The funders have now invited us to participate in the second phase of the PsP initiative by leveraging findings from the initial planning and exploration phase. This phase of our work will
involve the development and marketing of a novel, integrated pediatric technology platform
comprised of various innovative tools and designed for effectiveness at the level of the child, parent, and provider.

Tools will, for example:
      Enable parents to set the agenda for their children’s health visits
      Offer guidance on activities to promote children’s optimal development
      Elicit parents’ opinions and concerns for their children’s development and behavior, and
      Assist in linking families to desired community resources

The platform will also offer integration with child health practices and the capacity to interface with electronic medical records. This work will be guided by a group of key advisors comprised of national experts and key partners with expertise in the policy and practice implications of transforming child health services.

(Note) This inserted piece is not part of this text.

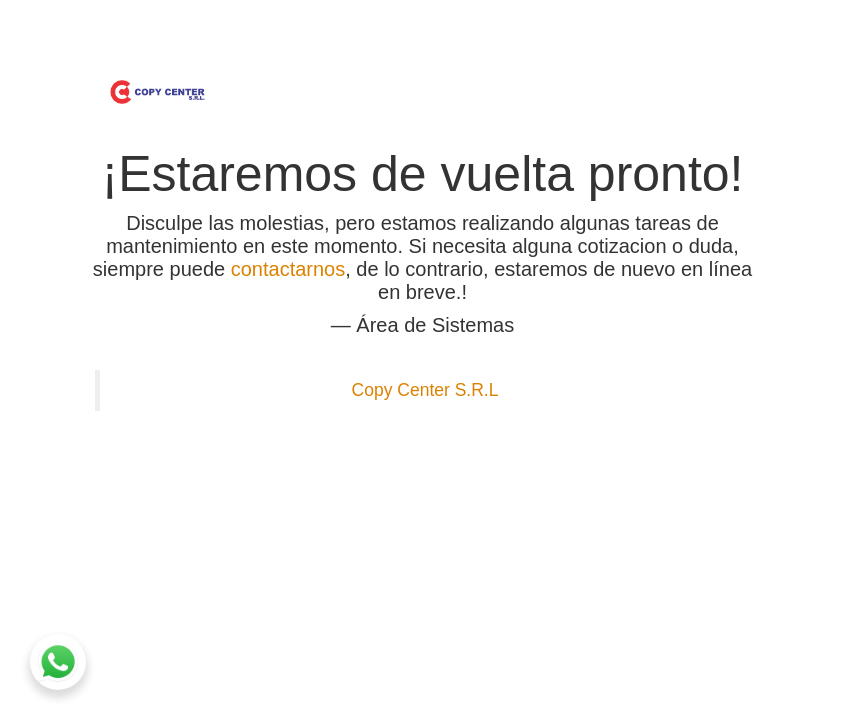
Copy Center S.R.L (425, 390)
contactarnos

In an effort to ensure that this integrated product benefits from a comprehensive array of potential
tools, we will develop and deploy a structured Letter of Interest which will describe the opportunity
to participate and solicit interested partners. Upon selection of the tool developers, a prototype will
be created for further testing and refinement with expert consultation from Patient Tools, Inc.
Critical to the eventual scaling of the integrated platform will be its capacity to meaningfully and
feasibly connect to other child-serving sectors in the community. As such, the HMG National
Center will leverage its affiliate network of over 100 systems in more than 30 states to test a
prototype of the integrated platform over the next year.

We believe that this integrated technology platform has the potential to radically transform the landscape of child health services by strengthening the well-child visit in its capacity to address children’s social-emotional development and promote parent engagement.

We look forward to now partnering with our National Affiliate Network, tool developers, and expert advisors to take the next steps in bringing this tool to its potential.


Paul H. Dworkin, MD is the executive vice president for community child health at
Connecticut Children’s, the director of Connecticut Children’s Office for Community Child
Health and the founding director of the Help Me Grow National Center. Dr. Dworkin is also
a professor of pediatrics at the UConn School of Medicine.